───── Input records

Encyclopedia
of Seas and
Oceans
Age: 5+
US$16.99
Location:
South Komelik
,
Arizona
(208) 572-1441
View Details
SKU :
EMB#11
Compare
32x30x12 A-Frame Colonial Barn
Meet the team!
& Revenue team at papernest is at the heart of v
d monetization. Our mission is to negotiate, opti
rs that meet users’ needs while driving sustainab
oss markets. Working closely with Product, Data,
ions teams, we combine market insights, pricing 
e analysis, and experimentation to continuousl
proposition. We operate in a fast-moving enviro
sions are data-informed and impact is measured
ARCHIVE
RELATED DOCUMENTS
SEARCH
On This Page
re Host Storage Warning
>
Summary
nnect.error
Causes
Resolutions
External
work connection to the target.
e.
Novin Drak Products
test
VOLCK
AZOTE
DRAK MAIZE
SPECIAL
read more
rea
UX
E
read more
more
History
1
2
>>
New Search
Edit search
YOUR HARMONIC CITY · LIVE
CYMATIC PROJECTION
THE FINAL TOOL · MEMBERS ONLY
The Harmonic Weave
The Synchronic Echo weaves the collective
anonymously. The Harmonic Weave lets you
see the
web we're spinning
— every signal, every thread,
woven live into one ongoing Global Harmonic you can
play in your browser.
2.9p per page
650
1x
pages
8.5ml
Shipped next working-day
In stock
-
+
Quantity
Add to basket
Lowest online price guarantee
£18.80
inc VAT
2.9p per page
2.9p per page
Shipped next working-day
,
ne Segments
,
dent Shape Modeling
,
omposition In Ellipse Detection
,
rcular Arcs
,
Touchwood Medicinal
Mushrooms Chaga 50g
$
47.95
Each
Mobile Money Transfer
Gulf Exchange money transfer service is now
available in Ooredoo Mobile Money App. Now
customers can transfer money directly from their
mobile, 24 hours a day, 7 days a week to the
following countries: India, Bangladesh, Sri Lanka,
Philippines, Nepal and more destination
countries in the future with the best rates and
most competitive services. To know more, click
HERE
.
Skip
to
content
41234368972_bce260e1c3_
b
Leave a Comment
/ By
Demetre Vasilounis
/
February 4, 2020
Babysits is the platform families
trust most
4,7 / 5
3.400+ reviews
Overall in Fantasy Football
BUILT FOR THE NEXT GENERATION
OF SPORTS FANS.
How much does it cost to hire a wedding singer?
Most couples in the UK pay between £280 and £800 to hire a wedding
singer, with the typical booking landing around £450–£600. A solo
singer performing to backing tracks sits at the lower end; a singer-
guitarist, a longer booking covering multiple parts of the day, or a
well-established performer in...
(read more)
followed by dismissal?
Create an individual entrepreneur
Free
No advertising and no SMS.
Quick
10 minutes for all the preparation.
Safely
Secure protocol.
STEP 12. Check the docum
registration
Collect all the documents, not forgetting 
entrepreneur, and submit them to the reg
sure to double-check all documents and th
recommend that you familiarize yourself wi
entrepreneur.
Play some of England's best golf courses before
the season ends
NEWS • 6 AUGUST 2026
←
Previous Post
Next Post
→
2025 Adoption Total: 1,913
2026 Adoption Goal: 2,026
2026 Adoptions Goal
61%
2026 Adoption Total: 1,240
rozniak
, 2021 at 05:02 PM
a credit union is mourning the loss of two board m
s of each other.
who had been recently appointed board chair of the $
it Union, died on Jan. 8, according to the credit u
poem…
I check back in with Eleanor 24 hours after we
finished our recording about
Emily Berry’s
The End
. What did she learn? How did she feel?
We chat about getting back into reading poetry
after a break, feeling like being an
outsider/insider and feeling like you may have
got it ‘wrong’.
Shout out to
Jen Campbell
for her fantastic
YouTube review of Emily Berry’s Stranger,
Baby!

──────────

** Exercise prompt **
The required output is every line from the one with "registration" to the final line of the entries, repeated exactly and with nothing else.

** Solution **
registration
Collect all the documents, not forgetting 
entrepreneur, and submit them to the reg
sure to double-check all documents and th
recommend that you familiarize yourself wi
entrepreneur.
Play some of England's best golf courses before
the season ends
NEWS • 6 AUGUST 2026
←
Previous Post
Next Post
→
2025 Adoption Total: 1,913
2026 Adoption Goal: 2,026
2026 Adoptions Goal
61%
2026 Adoption Total: 1,240
rozniak
, 2021 at 05:02 PM
a credit union is mourning the loss of two board m
s of each other.
who had been recently appointed board chair of the $
it Union, died on Jan. 8, according to the credit u
poem…
I check back in with Eleanor 24 hours after we
finished our recording about
Emily Berry’s
The End
. What did she learn? How did she feel?
We chat about getting back into reading poetry
after a break, feeling like being an
outsider/insider and feeling like you may have
got it ‘wrong’.
Shout out to
Jen Campbell
for her fantastic
YouTube review of Emily Berry’s Stranger,
Baby!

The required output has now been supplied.